## [Goal of the exercise]
Your answer must be the exact lines of the listing below that run from the line with "iai Academy" to the line with "International Number System", ends included, and no pictures.

BEGIN Material to process

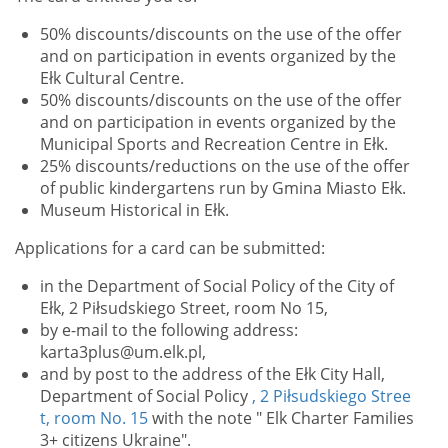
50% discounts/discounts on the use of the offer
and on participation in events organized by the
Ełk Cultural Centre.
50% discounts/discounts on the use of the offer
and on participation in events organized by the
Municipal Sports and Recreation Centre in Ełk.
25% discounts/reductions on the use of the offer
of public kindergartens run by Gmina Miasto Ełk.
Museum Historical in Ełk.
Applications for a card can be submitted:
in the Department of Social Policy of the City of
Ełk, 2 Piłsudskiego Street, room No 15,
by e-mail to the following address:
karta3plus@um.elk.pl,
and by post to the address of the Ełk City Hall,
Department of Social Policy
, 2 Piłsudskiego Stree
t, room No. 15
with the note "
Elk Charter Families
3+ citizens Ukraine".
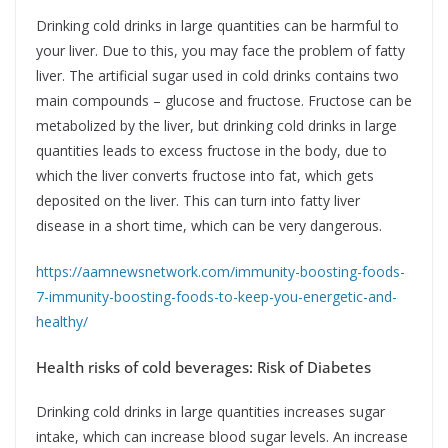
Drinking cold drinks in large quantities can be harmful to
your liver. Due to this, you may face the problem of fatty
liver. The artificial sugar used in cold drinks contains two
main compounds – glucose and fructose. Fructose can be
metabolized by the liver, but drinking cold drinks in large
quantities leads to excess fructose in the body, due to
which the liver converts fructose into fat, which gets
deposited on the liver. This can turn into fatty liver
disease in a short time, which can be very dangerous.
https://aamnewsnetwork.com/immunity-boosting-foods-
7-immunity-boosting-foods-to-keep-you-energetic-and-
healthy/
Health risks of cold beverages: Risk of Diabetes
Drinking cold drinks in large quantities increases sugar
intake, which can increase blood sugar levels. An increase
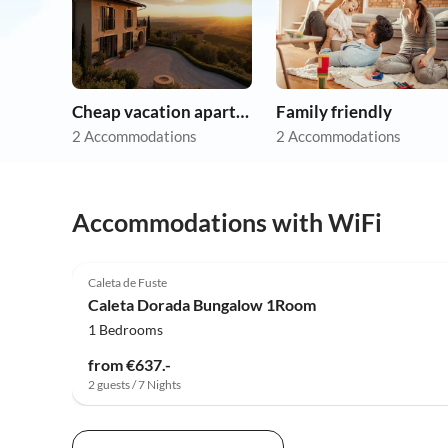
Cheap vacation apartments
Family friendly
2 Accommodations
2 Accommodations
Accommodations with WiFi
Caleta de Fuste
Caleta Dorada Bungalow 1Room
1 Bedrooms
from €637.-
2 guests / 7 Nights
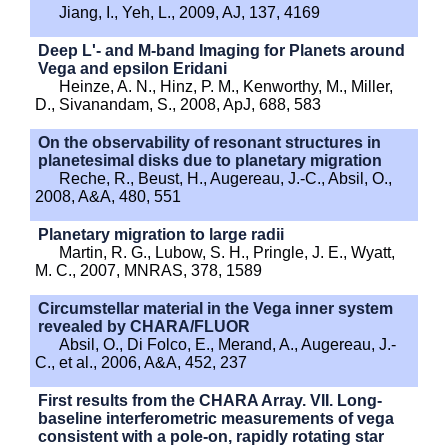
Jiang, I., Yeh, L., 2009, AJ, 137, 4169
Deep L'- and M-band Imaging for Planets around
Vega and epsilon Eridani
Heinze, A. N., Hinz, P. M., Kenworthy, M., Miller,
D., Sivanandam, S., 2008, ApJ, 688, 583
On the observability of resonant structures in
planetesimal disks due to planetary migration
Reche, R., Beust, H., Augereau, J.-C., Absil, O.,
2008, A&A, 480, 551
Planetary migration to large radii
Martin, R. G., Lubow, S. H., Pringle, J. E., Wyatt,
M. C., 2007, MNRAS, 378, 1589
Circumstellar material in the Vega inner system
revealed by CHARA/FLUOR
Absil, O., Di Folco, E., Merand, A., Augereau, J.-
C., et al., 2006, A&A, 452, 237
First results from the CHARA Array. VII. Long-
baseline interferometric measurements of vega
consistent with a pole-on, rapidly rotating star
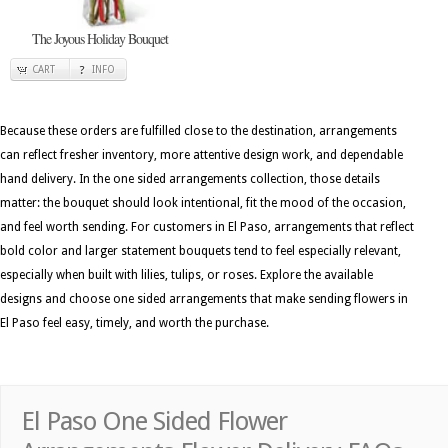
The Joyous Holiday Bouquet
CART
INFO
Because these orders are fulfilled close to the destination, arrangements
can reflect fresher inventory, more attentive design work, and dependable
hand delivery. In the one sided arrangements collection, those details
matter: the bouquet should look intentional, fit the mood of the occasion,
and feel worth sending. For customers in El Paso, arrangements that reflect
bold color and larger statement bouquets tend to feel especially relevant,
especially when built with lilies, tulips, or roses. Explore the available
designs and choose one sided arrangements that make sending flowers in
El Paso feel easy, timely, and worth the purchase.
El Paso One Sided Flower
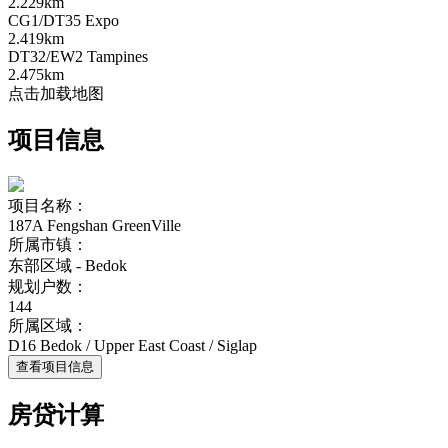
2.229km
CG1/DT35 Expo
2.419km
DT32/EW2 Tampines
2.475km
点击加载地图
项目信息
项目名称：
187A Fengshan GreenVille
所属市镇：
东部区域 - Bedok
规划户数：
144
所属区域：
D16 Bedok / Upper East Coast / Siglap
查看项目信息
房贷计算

END Material to process
BEGIN Material to process

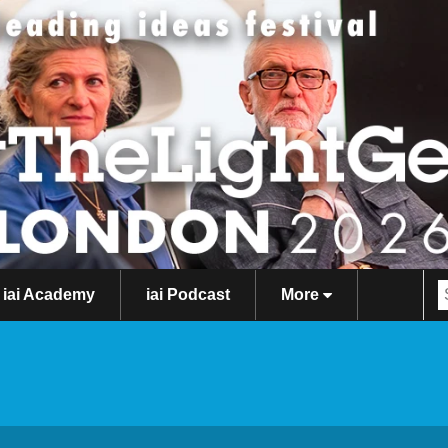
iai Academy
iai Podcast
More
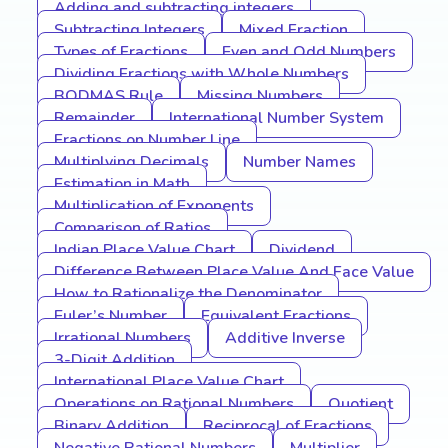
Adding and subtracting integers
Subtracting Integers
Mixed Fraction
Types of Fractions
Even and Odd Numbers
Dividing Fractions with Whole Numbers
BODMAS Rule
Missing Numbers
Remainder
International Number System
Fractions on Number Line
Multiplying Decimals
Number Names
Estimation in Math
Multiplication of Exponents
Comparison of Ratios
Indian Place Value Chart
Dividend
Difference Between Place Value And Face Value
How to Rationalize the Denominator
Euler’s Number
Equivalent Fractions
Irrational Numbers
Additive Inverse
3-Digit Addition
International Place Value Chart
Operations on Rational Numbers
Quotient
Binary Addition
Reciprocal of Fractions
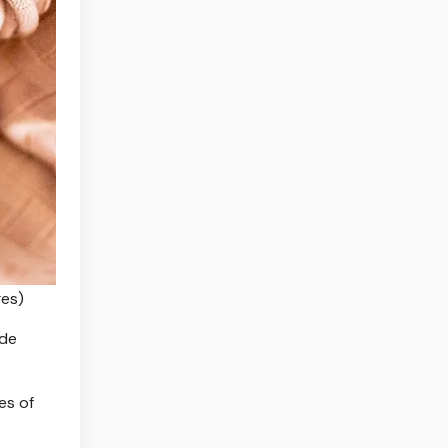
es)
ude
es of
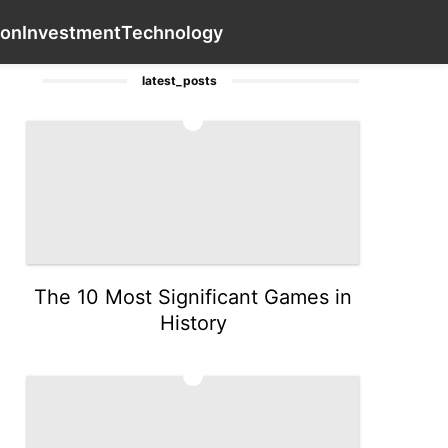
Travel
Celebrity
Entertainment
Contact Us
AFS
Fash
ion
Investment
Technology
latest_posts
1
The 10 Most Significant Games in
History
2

END Material to process

## [Written reply]
iai Academy
iai Podcast
More
Adding and subtracting integers
Subtracting Integers
Mixed Fraction
Types of Fractions
Even and Odd Numbers
Dividing Fractions with Whole Numbers
BODMAS Rule
Missing Numbers
Remainder
International Number System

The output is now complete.